Closed rlouf closed 2 years ago
To understand the kind of changes that having several possible samplers (including parametrized samplers) will require, let’s take a non-trivial example of building sampling functions for the Horseshoe prior, taken from AeMCMC’s test suite:
import aesara.tensor as at
from aemcmc.basic import construct_sampler
srng = at.random.RandomStream(0)
X = at.matrix("X")
# Horseshoe `beta_rv`
tau_rv = srng.halfcauchy(0, 1, name="tau")
lmbda_rv = srng.halfcauchy(0, 1, size=X.shape[1], name="lambda")
beta_rv = srng.normal(0, lmbda_rv * tau_rv, size=X.shape[1], name="beta")
a = at.scalar("a")
b = at.scalar("b")
h_rv = srng.gamma(a, b, name="h")
# Negative-binomial regression
eta = X @ beta_rv
p = at.sigmoid(-eta)
Y_rv = srng.nbinom(h_rv, p, name="Y")
y_vv = Y_rv.clone()
y_vv.name = "y"
We observe Y_rv
, and we want to sample from the posterior distribution of tau_rv
, lmbda_rv
, beta_rv
, h_rv
. AeMCMC
currently provides a construct_sampler
function:
sample_steps, updates, initial_values = construct_sampler(srng, {Y_rv: y_vv})
The sample_steps
dictionary maps the random variables to the sampling step that was assigned to them. We can print the graph of the sampling step assigned to lambda_rv
:
import aesara
print(f"Variables to sample: {sample_steps.keys()}\n")
# Variables to sample: dict_keys([tau, lambda, beta, h])
aesara.dprint(sample_steps[lmbda_rv])
# Elemwise{reciprocal,no_inplace} [id A] 'lambda_posterior'
# |Elemwise{sqrt,no_inplace} [id B]
# |exponential_rv{0, (0,), floatX, False}.1 [id C]

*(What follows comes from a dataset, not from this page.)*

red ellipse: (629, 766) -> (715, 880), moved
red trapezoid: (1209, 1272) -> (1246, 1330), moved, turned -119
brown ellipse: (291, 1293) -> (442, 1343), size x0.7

# |RandomGeneratorSharedVariable(<Generator(PCG64) at 0x7FCCB6F5A0A0>) [id D]
# |TensorConstant{[]} [id E]
# |TensorConstant{11} [id F]
# |Elemwise{add,no_inplace} [id G]
# |exponential_rv{0, (0,), floatX, False}.1 [id H]

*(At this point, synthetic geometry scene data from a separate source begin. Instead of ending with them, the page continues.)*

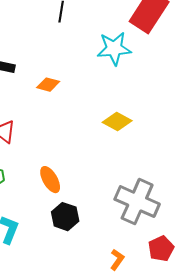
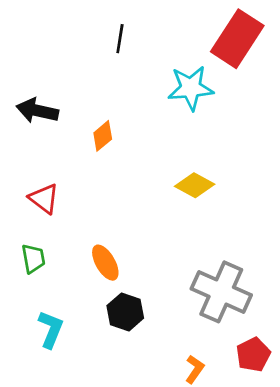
orange diamond: (48, 85) -> (103, 136), turned -55

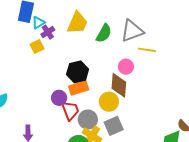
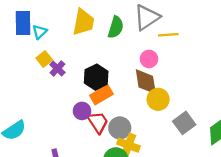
purple cross: (48, 32) -> (57, 68), moved
yellow circle: (109, 102) -> (158, 99), moved
gray square: (114, 126) -> (184, 123), moved

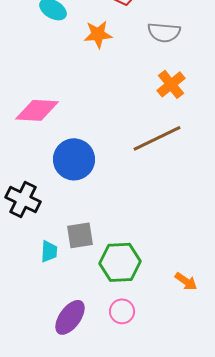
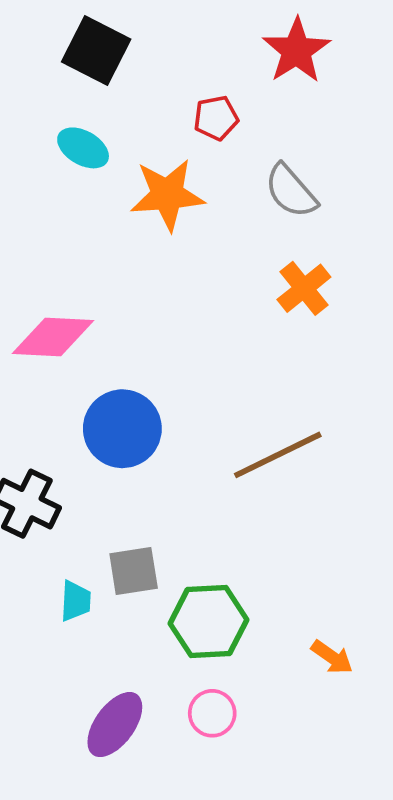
gray semicircle: (164, 32) -> (291, 191), turned 44
orange star: (98, 34) -> (167, 195), size x1.4
brown line: (157, 138) -> (278, 455), moved

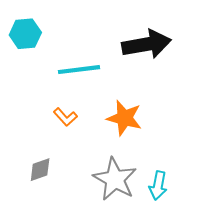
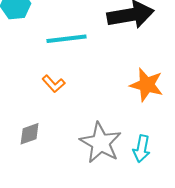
orange star: (124, 118) -> (147, 85), moved

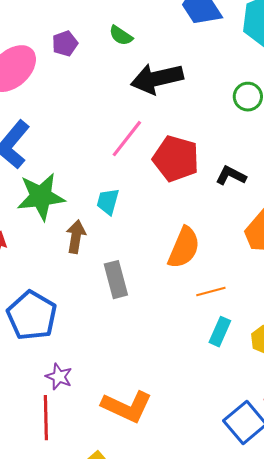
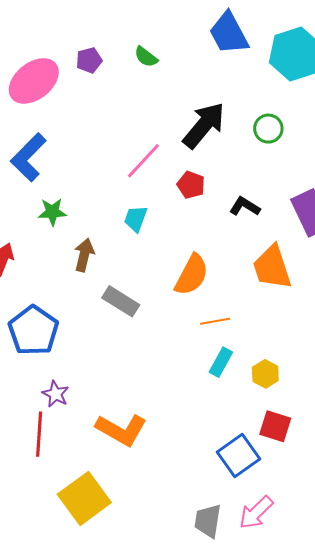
black arrow: (157, 79) -> (204, 125), moved, turned 138
red pentagon: (176, 159) -> (191, 185), size x0.6
green star: (41, 197) -> (52, 212), size x0.6
cyan trapezoid: (108, 202) -> (136, 219), moved
gray rectangle: (116, 280) -> (121, 301), turned -48

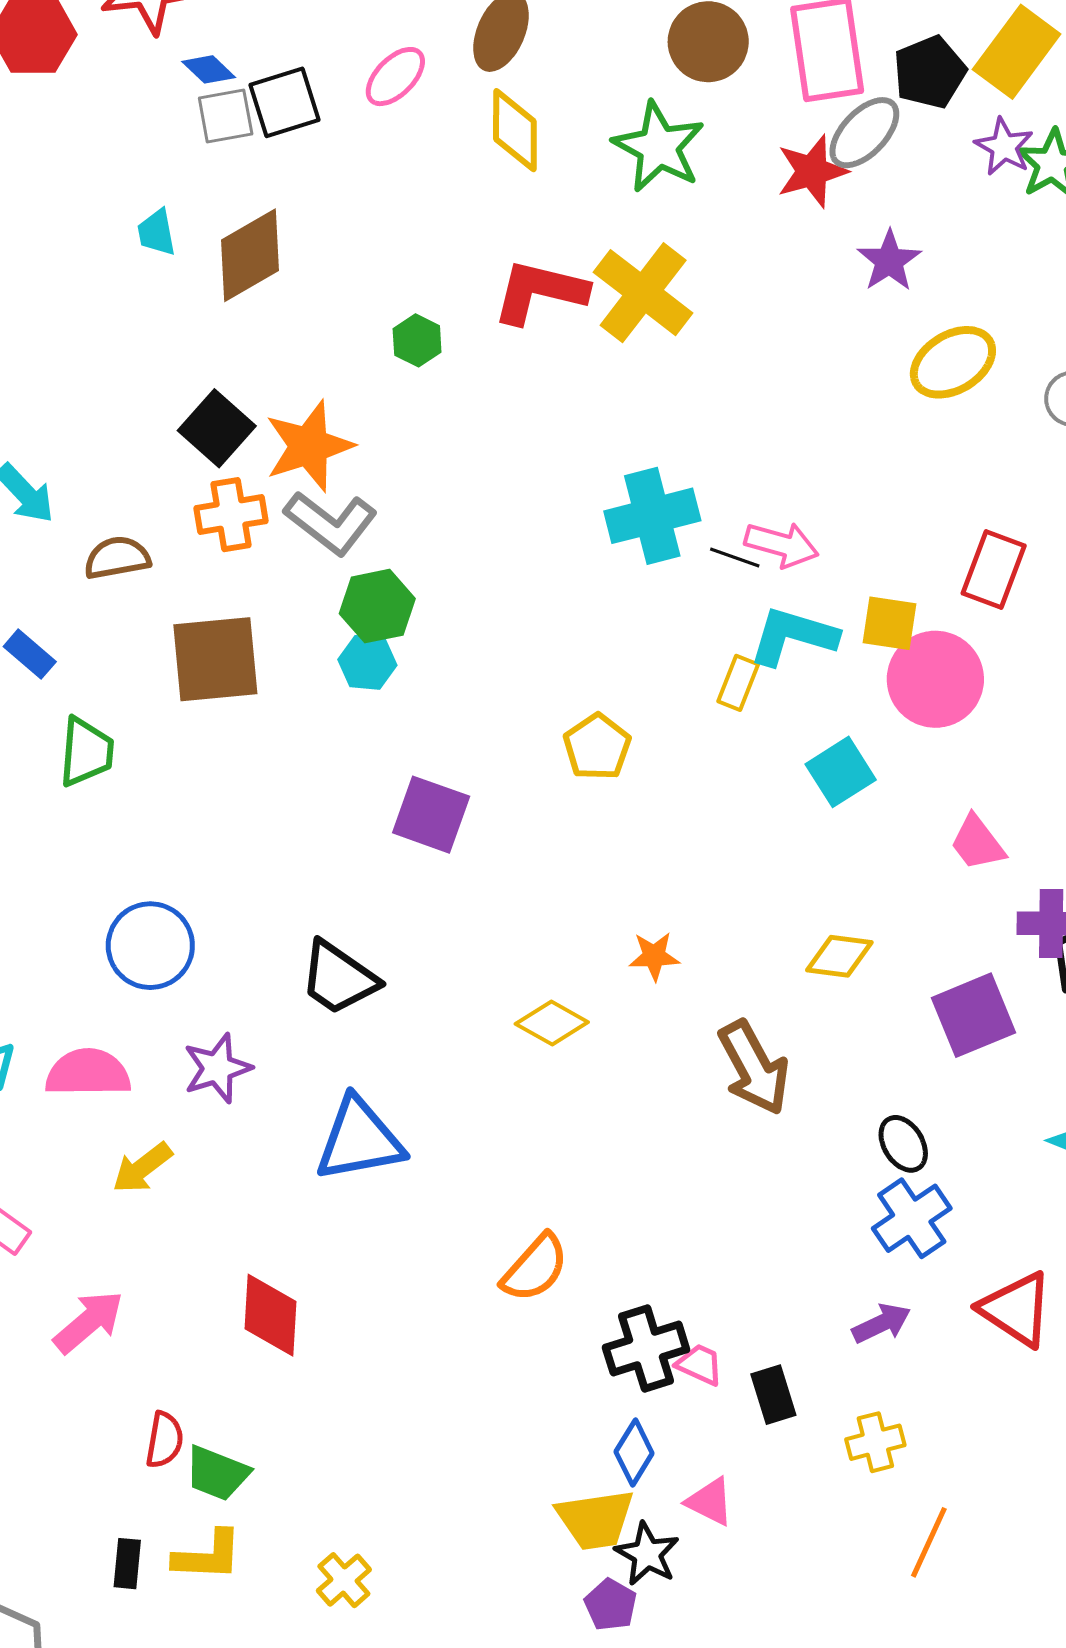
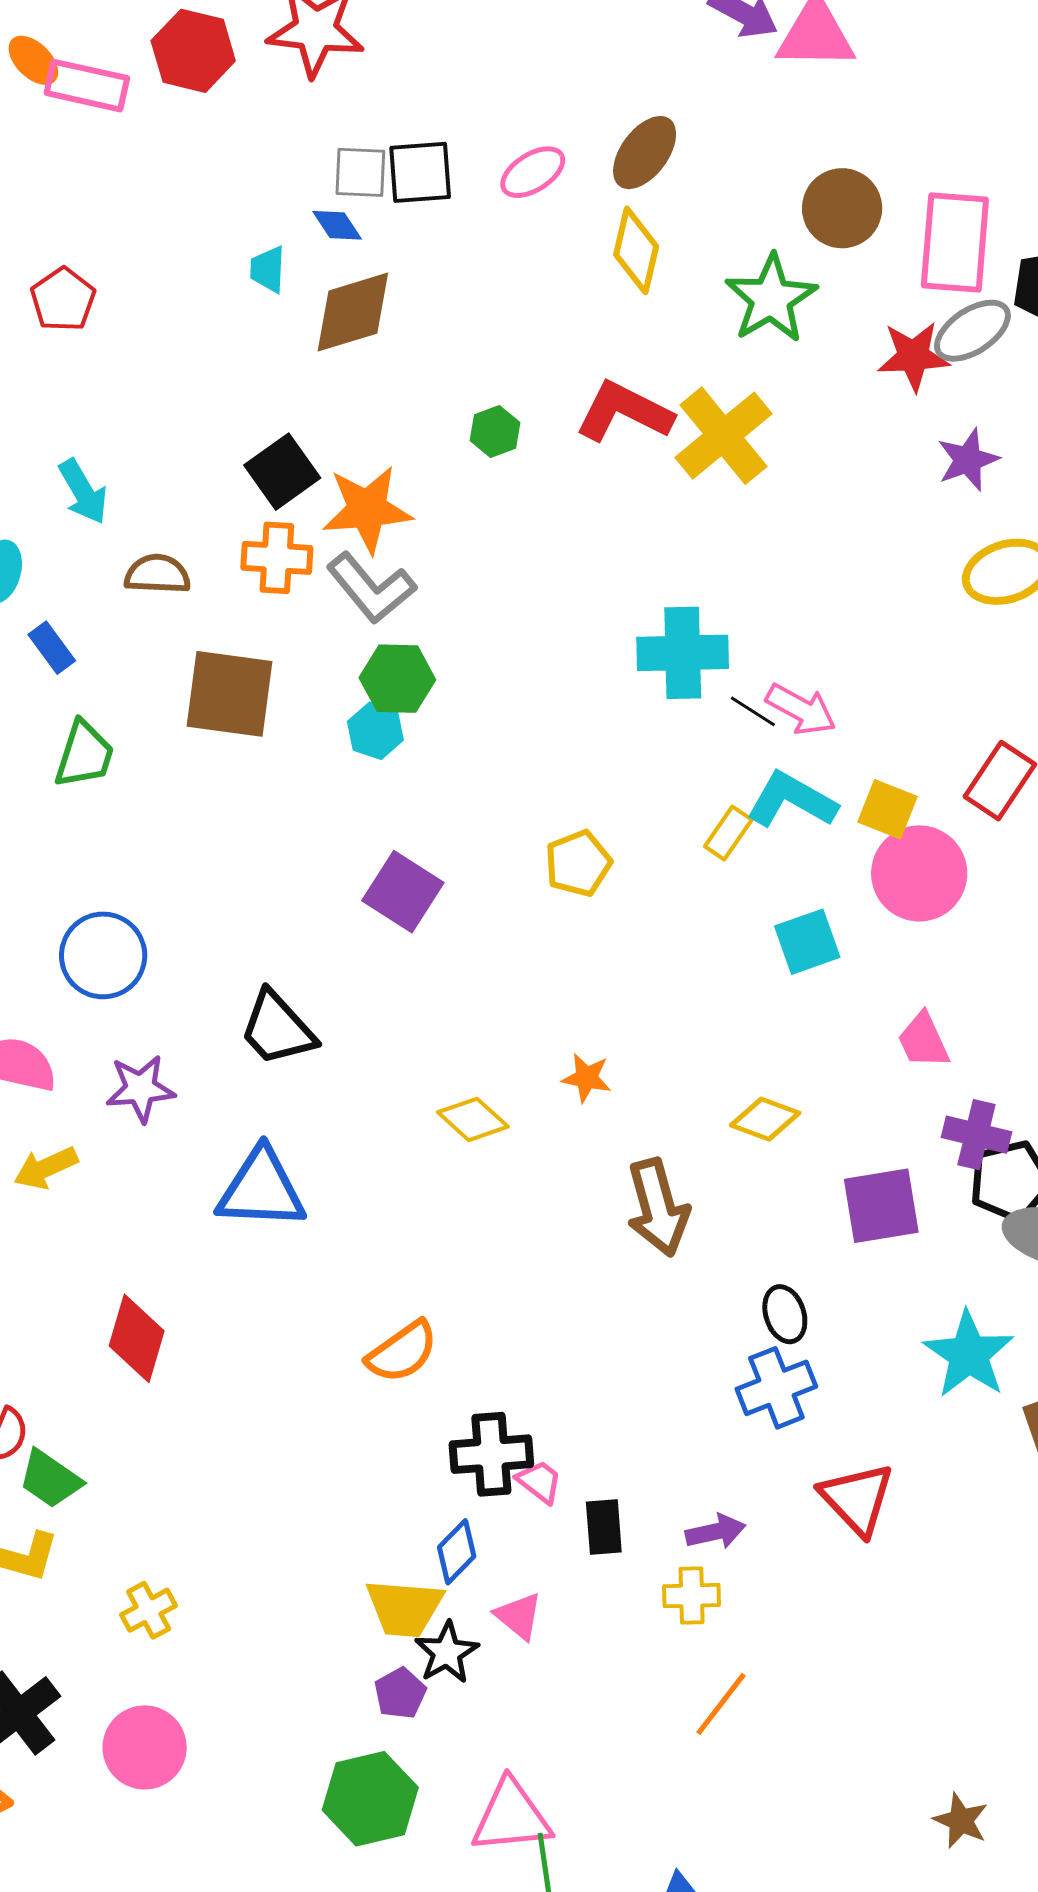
blue diamond: (209, 69) -> (337, 225), moved
purple arrow: (881, 1323) -> (716, 1532), moved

# | |RandomGeneratorSharedVariable(<Generator(PCG64) at 0x7FCCB6F589E0>) [id I]
# | |TensorConstant{[]} [id J]
# | |TensorConstant{11} [id K]
# | |Elemwise{add,no_inplace} [id L]
# | |InplaceDimShuffle{x} [id M]
# | | |TensorConstant{1} [id N]
# | |Elemwise{reciprocal,no_inplace} [id O]
# | |Elemwise{pow,no_inplace} [id P]
# | |lambda [id Q]
# | |InplaceDimShuffle{x} [id R]
# | |TensorConstant{2} [id S]
# |Elemwise{true_div,no_inplace} [id T]
# |Elemwise{mul,no_inplace} [id U]
# | |Elemwise{mul,no_inplace} [id V]
# | | |InplaceDimShuffle{x} [id W]
# | | | |TensorConstant{0.5} [id X]
# | | |Elemwise{pow,no_inplace} [id Y]
# | | |beta [id Z]
# | | |InplaceDimShuffle{x} [id BA]
# | | |TensorConstant{2} [id BB]
# | |InplaceDimShuffle{x} [id BC]
# | |Elemwise{reciprocal,no_inplace} [id BD]

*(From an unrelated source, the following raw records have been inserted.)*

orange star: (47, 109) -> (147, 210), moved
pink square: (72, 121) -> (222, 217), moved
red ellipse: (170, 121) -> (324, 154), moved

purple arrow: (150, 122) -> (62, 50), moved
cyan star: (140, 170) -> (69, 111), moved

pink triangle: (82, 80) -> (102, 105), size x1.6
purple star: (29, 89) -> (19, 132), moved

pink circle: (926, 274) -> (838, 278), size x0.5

# | |Elemwise{pow,no_inplace} [id BE]
# | |tau [id BF]
# | |TensorConstant{2} [id BG]
# |InplaceDimShuffle{x} [id BH]
# |TensorConstant{1.0} [id BI]
Samplers update rng state and the caller will need to pass these updates to the compiler later, so we return them as well. It consists of a dictionary that contains the updates of the state of the random number generator that we passed via srng
:
print(updates)
# {RandomGeneratorSharedVariable(<Generator(PCG64) at 0x7FCCB6F59B60>): for{cpu,scan_fn}.1}
And finally we pass the initial value variables of the random variables we wish to sample from:
print(initial_values)
# {tau: tau, lambda: lambda, beta: beta, h: h}
We can now easily build the graph for the sampler:
sample_vars = [tau_rv, lmbda_rv, beta_rv, h_rv]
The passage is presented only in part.